◆ **DATA UNDER STUDY**:
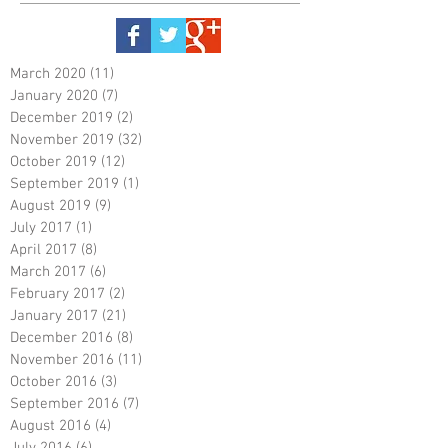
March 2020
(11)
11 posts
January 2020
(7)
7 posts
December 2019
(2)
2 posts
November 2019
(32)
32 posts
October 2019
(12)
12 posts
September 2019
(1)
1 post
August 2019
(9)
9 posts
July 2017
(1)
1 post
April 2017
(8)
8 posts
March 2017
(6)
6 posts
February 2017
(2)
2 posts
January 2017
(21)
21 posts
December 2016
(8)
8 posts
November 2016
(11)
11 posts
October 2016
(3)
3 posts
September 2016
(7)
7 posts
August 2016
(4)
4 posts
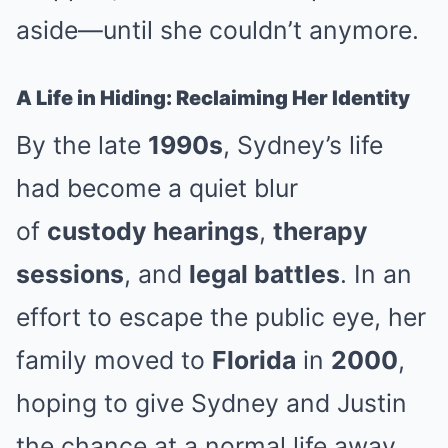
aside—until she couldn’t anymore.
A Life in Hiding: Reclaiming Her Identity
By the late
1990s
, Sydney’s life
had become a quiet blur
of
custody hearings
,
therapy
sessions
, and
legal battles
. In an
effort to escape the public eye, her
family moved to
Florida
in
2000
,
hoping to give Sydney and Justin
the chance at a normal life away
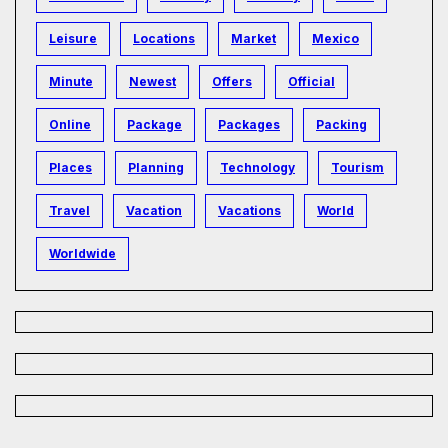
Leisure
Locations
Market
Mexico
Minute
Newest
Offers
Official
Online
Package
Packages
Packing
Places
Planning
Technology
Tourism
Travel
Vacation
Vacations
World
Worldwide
* * *
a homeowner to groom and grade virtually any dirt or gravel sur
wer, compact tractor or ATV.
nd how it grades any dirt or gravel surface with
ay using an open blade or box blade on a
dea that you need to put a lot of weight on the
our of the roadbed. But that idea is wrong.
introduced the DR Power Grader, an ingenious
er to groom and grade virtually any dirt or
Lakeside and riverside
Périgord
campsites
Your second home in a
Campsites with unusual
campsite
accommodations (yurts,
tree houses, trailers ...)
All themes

◆ **PROBLEM**: Reproduce every line from the preceding data in which the word "virtually" can be found.

◆ **PROBLEM SOLUTION**:
a homeowner to groom and grade virtually any dirt or gravel sur
er to groom and grade virtually any dirt or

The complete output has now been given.